In our study, we observed that at the time of toxicity, our cohort had a significantly higher clinical grade of diarrhea in the absence of a diverting stoma. Furthermore, patients with a stoma placed prior to the IMC event experienced fewer refractory episodes than patients who had a stoma placed after the IMC event, which leads us to speculate about the potential role of fecal diversion in altering the gut microbiome. However, the mechanism of action behind this phenomenon is still largely unknown. Can diversion of the fecal stream confer a similar response to that of FMT?
To further evaluate this question, we look to the IBD population. Diversion of the fecal stream is commonly seen in the IBD population. It is well known that fecal diversion is associated with acute clinical remission in many patients with refractory Crohn’s colitis and severe perianal disease. In a systematic review and meta-analysis of 33 cohort studies of patients who had temporary fecal diversion for refractory Crohn’s disease, diversion resulted in clinical improvement in 61% [25]. In another study with 44 patients undergoing fecal diversion for Crohn’s disease, 70% sustained disease remission and had a significant reduction in steroid requirements [26]. Evidence suggests that the relationship between diversion of the fecal stream and clinical remission is due to the development of a healthy gut microbiome [27]. In a study evaluating diversion of the fecal stream and the evolution of the gut microbiome, it was shown that a “healthy” colonic community gradually drifted towards an “unhealthy” colonic community following 1 and 2 months after ileostomy closure [28]. One proposed mechanism suggests that the intestinal flora changes from strict anaerobes to facultative anaerobes before and after ileostomy, respectively, thereby preventing the overgrowth of competitive pathogens that are harmful to the gut [29]. In understanding the positive relationship between ostomy and gut microbiota in the IBD population, we hypothesize that our cancer cohort may have a similar response.
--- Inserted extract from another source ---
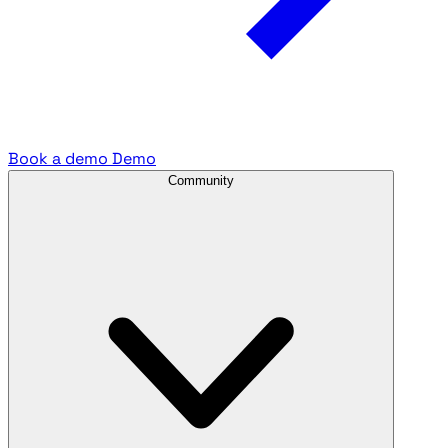
Book a demo
Demo
Community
Additional protective factors of fecal diversion in Crohn’s include decreased glycoprotein synthesis and stable crypt cell production rate (CCPR) compared to control groups [30]. These microbiota and physiologic factors can explain the protective role the fecal stream may play in inflammatory processes, as seen in our cohort. However, more studies are needed to further understand this association.
Emerging evidence suggests that gut microbiome composition differs by race and ethnicity, potentially due to genetic, dietary, and environmental factors. These variations may influence immune responses and treatment outcomes, including susceptibility to immune-related adverse events such as colitis [31]. The role of microbiota in influencing clinical outcomes is highlighted in our cohort’s Hispanic population. There is a relationship between microbiota in Hispanics vs. non-Hispanics. This difference is mainly due to lifestyle, diet and varying disease processes amongst ethnic groups. Some studies show that a traditional Hispanic diet may promote beneficial bacteria such as Prevotella and Bifidobacterium compared to a Bacteroides-dominant profile in non-Hispanic whites [32]. It has been noted in literature that the longer a Hispanic individual lives in the US and incorporates a Western diet, they often have reduced gut diversity and loss of beneficial species [33]. Furthermore, Hispanic individuals may experience different metabolic outcomes, potentially linked to gut microbiota [34]. However, our described association between Hispanic/Latino ethnicity and lower diarrhea grade should be interpreted as exploratory, given the sample size.
Our study provides novel information that suggests diversion of the fecal stream may influence the gut microbiota, possibly enough to influence the severity of IMC. However, significant limitations exist with this small, single-centered cohort as it can limit statistical power and increase the risk of Type I error, sometimes affecting its reproducibility and generalizability in larger cohorts. Other limitations include the retrospective nature of the study, lack of microbiome data and the possible presence of diversion and radiation colitis, as it may present similarly to IMC. However, we accounted for diversion colitis by carefully evaluating the timeline of colitis compared to stoma placement and ICI initiation, and correlated it with endoscopic imaging and biopsies when possible. Moreover, the presence of colitis in patients with GI and GU malignancies who received radiotherapy introduces potential confounding from radiation-induced enterocolitis, limiting the interpretability of our observed GI toxicity findings. Furthermore, it is important to note that fecal stream diversion is a major surgical intervention, and special considerations must be made, such as the impact on quality of life and the psychosocial burden of having an ostomy. These decisions should involve shared decision-making between patients and providers, particularly in the context of balancing cancer therapy-related toxicities with the risks and long-term consequences of surgical intervention

5. Conclusions

This study suggests that diverting the fecal stream may reduce the severity of IMC in cancer patients receiving immune checkpoint inhibitors, possibly by altering the gut microbiota. A temporary diversion of the fecal stream may serve as a novel therapeutic option for IMC refractory to standard medical treatment. Further research is needed to explore the mechanisms behind this relationship and validate the therapeutic potential of fecal diversion in managing IMC.

Author Contributions

Conceptualization, A.S.T.; Methodology, A.S.T.; Formal analysis, J.D.; Resources, Y.W.; Data curation, S.M.A. and S.N.; Writing—original draft, S.M.A.; Writing—review & editing, S.M.A., Y.W. and A.S.T.; Supervision, A.S.T.; Project administration, A.S.T. All authors have read and agreed to the published version of the manuscript.

Funding

This research received no external funding.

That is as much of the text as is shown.